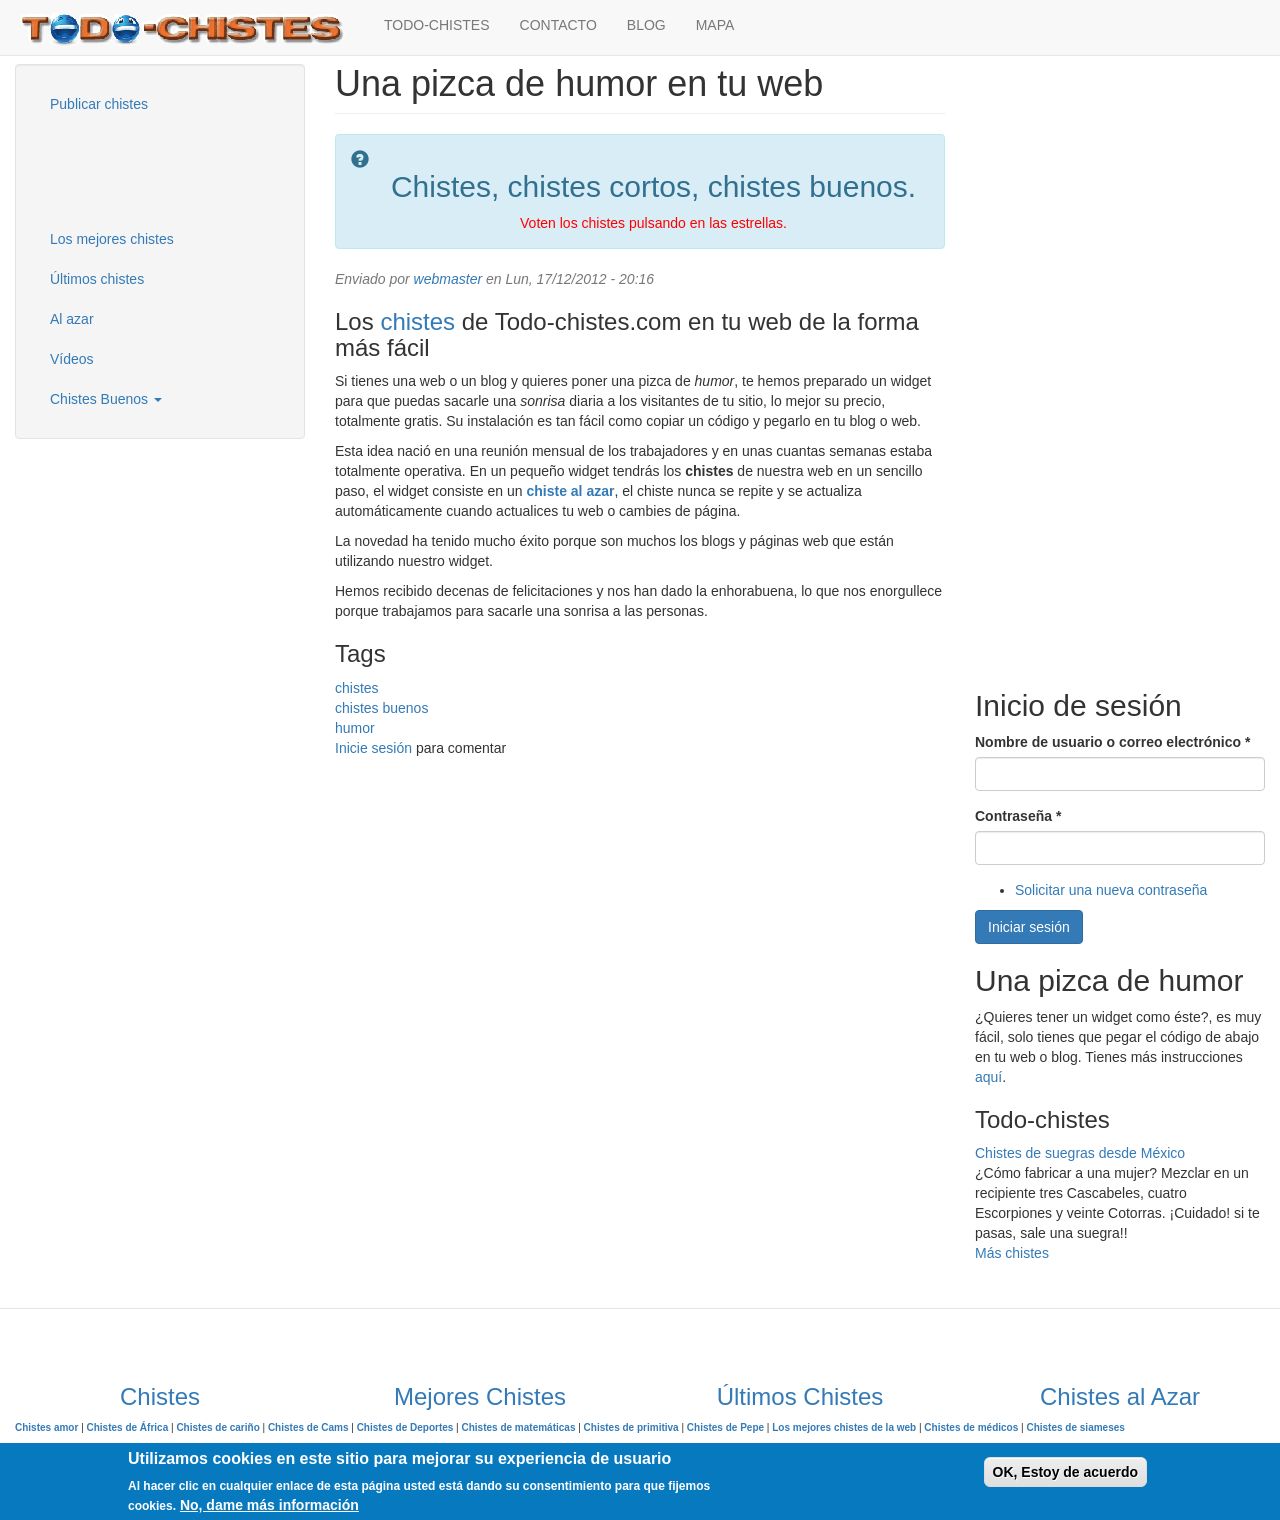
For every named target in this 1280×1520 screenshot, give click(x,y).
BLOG (646, 25)
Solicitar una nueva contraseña (1111, 890)
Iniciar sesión (1029, 927)
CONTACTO (558, 25)
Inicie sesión (373, 748)
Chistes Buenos (106, 399)
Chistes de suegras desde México (1080, 1153)
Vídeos (72, 359)
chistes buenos (381, 708)
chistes (417, 321)
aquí (988, 1077)
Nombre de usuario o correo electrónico (1112, 742)
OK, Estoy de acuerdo (1065, 1472)
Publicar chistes (99, 104)
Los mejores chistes (112, 239)
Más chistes (1012, 1253)
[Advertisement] (135, 169)
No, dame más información (269, 1505)
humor (355, 728)
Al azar (72, 319)
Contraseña (1018, 816)
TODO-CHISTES (437, 25)
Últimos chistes (97, 279)
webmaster (448, 279)
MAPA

++++++++++

EXERCISE OBJECTIVE => The expected output is the material above, repeated exactly and free of pictures.

ANSWER TO THIS EXERCISE =>
For every named target in this 1280×1520 screenshot, give click(x,y).
BLOG (646, 25)
Solicitar una nueva contraseña (1111, 890)
Iniciar sesión (1029, 927)
CONTACTO (558, 25)
Inicie sesión (373, 748)
Chistes Buenos (106, 399)
Chistes de suegras desde México (1080, 1153)
Vídeos (72, 359)
chistes buenos (381, 708)
chistes (417, 321)
aquí (988, 1077)
Nombre de usuario o correo electrónico (1112, 742)
OK, Estoy de acuerdo (1065, 1472)
Publicar chistes (99, 104)
Los mejores chistes (112, 239)
Más chistes (1012, 1253)
[Advertisement] (135, 169)
No, dame más información (269, 1505)
humor (355, 728)
Al azar (72, 319)
Contraseña (1018, 816)
TODO-CHISTES (437, 25)
Últimos chistes (97, 279)
webmaster (448, 279)
MAPA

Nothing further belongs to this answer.